I started off with all celestial gear, then adjusted based on my playstyle. Once I was comfortable with the more defensive utilities and abilities, I began swapping out pieces for more offensive gear. I still have a bit of work to do, but I think my armor set is done, just working on trinkets now.
Point is, all that crit damage isn’t going to do you any good if you can’t survive. start off tanky, then build into an offensive set as you figure out how much you can take.
I disagree with this method. Not only does it teach you bad habits (rely on armor and not learn to dodge and survive when you are wearing your end armor) but it’s a haphazard way to do it and you waste money getting gear you don’t need.
In my opinion one should gear with a specific build concept in mind, and then learn to play that build’s playstyle. If it’s a fail, or you find out that you don’t like that style, then you find another build and/or another set of armor.

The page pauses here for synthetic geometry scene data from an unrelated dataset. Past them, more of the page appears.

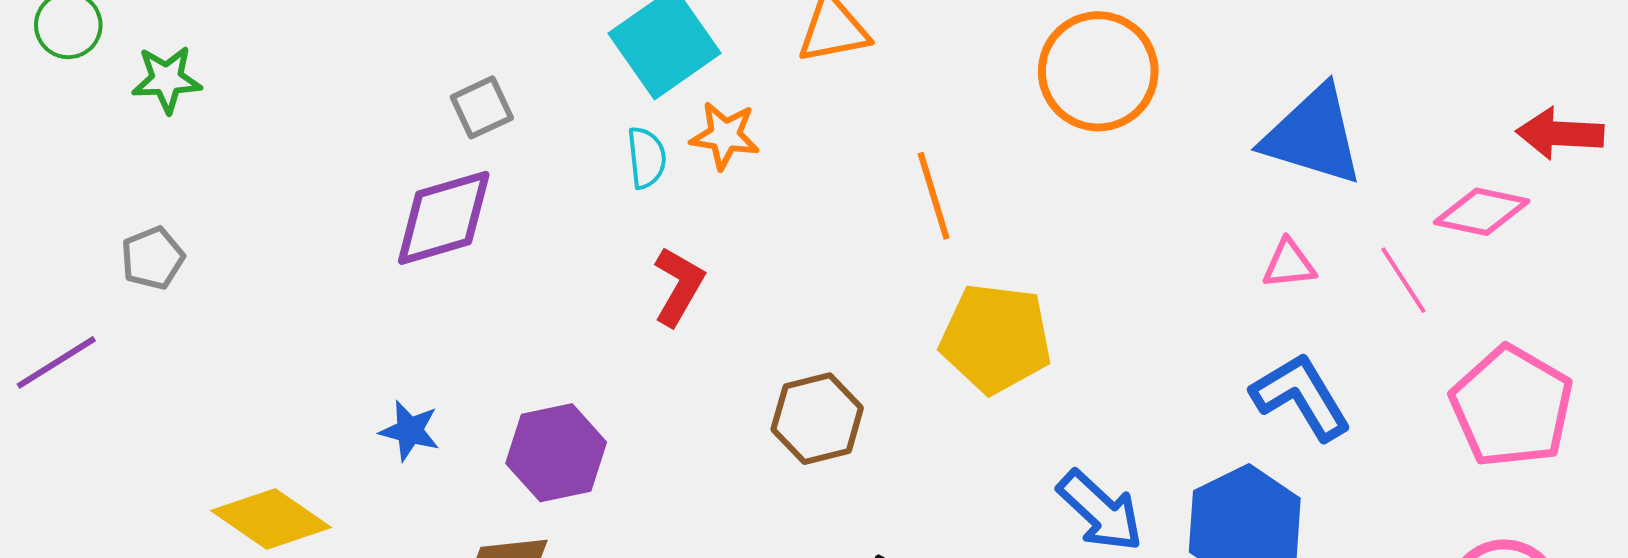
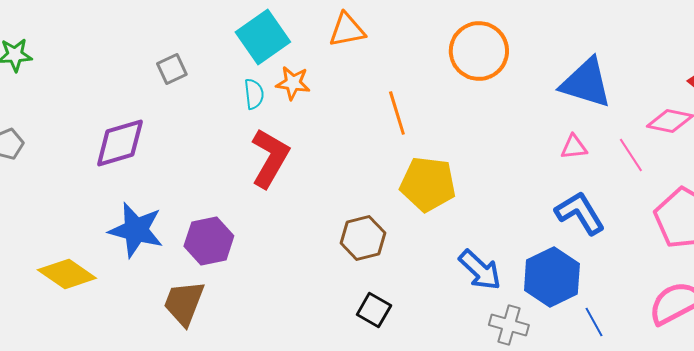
purple diamond: (444, 218) -> (120, 143), moved
red L-shape: (679, 286) -> (270, 158), size x1.5
brown hexagon: (817, 419) -> (363, 238), moved
blue star: (410, 431) -> (136, 230), size x1.8

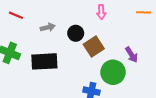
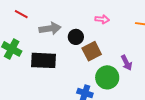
pink arrow: (101, 12) -> (102, 19), turned -88
gray arrow: (48, 27) -> (50, 29), size x1.5

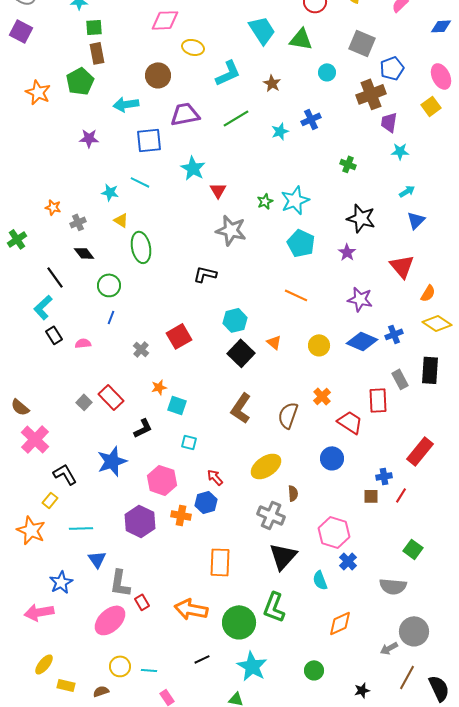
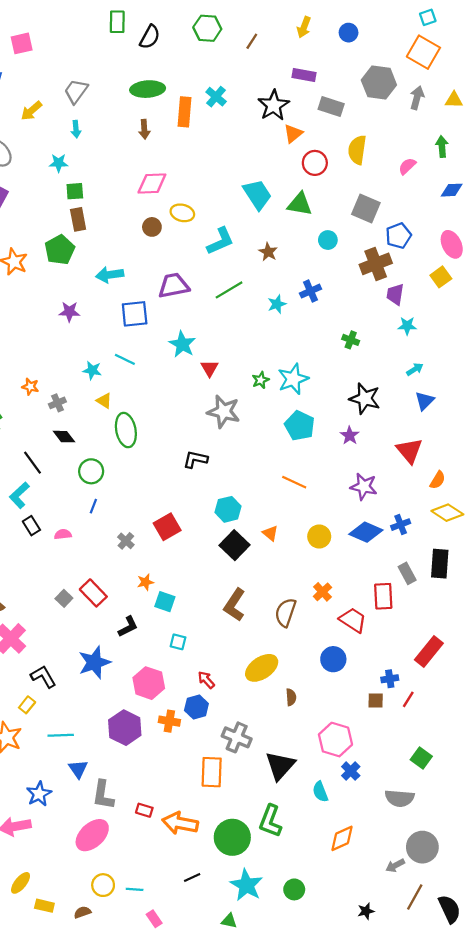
brown circle: (158, 75) -> (152, 227), moved, size x0.7
gray cross: (271, 515) -> (237, 737), moved
red rectangle: (142, 602) -> (144, 810), moved, turned -42
green circle: (314, 670) -> (294, 889), moved

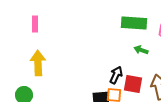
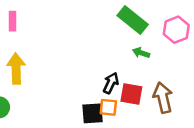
green rectangle: (134, 23) -> (133, 20), turned 35

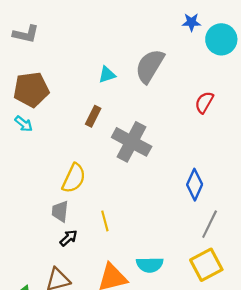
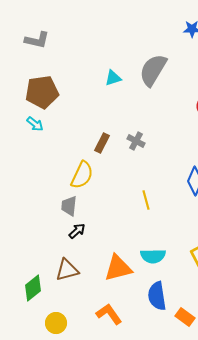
brown rectangle: (93, 116) -> (102, 143), moved
gray cross: (132, 142) -> (136, 141), size x0.5
yellow line: (105, 221) -> (146, 200), moved

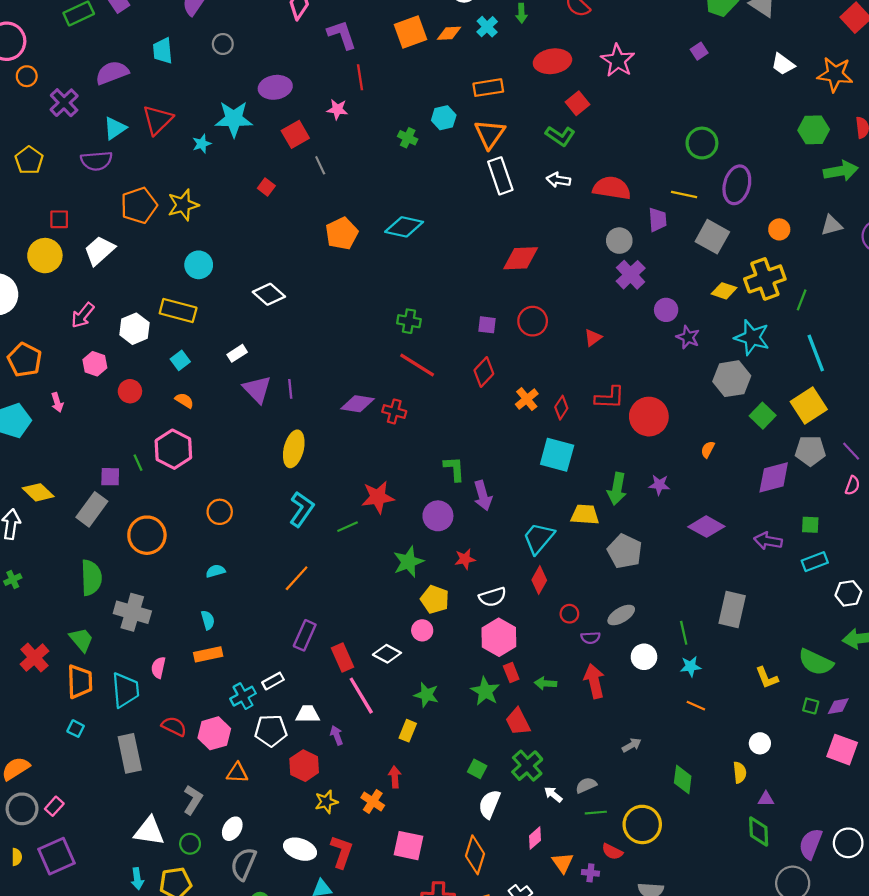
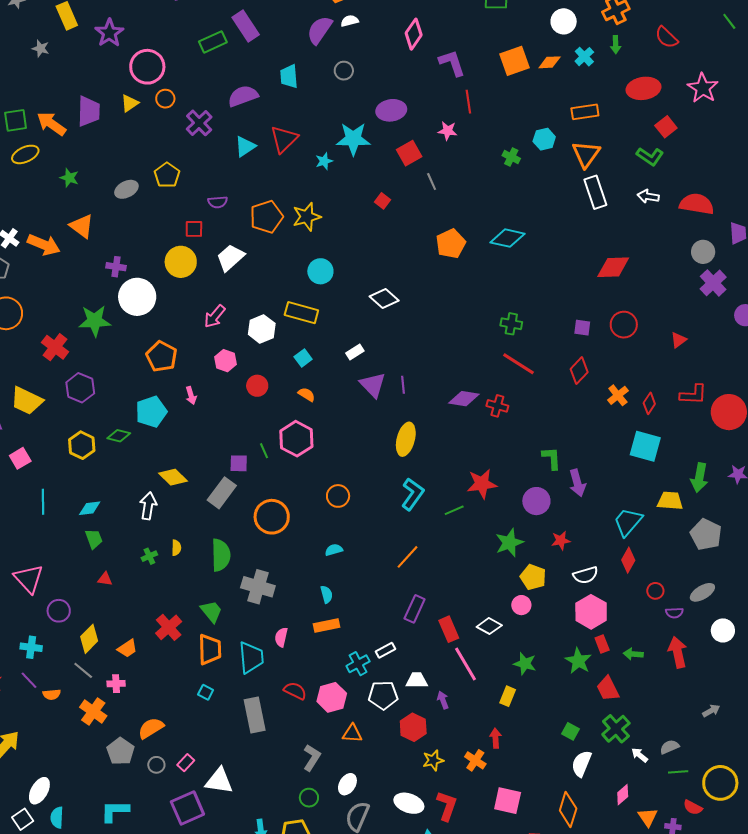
purple semicircle: (96, 161) -> (218, 202), moved, size x0.7
gray circle: (22, 809) -> (156, 765), size x0.6
white triangle: (149, 831) -> (219, 781), moved
yellow semicircle: (17, 857) -> (176, 548), moved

Of course, if your concept is to create a powerful “I have super stats” well-rounded build then by all means go all celestial, divinity runes. I will not be doing that just yet, though, as I prefer to specialize.
Here are the posts I typed up on a similar thread about celestial:
WvW, use different sets of gear based on how you want to play. The only real req is this: stack enough toughness so a burst thief won’t insta-kill you, and a hammer war won’t kill you after the first stun.
After you reach that toughness threshold, you can go: 1) survivability; 2) condi dmg; 3) direct dmg. I recommend the last one via knights/cavaliers. You will never match a guard/war in survivability, or a necro in condis, so don’t even try. Ele’s got good burst, so take advantage of that.
Forget “total stat points,” which factors in useless/almost useless stuff like condi-dmg. What you want is a mix of knights/cavaliers. Why? So you can hit the toughness threshold, above which a burst thief won’t kill you the moment you see him.
As an ele, you’ve got enough condi-removal that the toughness-threshold is what matters in the first 10 secs of a fight, not how much health you have, so spec into toughness rather than vitality.
The other thing that matters in those first 10 secs is how much damage YOU can do, so spec into power/prec/crit dmg. THAT is why you use knights/cavaliers, since both have toughness & power, plus either prec or crit dmg, so you can create a mix of them which optimizes your damage output. Your own damage matters so much because, if you don’t burst your enemy to death ASAP, you’re doomed. A war will out-survive you (healing sig and stuns are OP); a necro will out-survive you (fear’s OP); a thief will out-survive you (stealth’s OP). And of course, even the professions without obviously-broken mechanics will probably still out-survive you, so your only hope is to kill them at the very start of an engagement.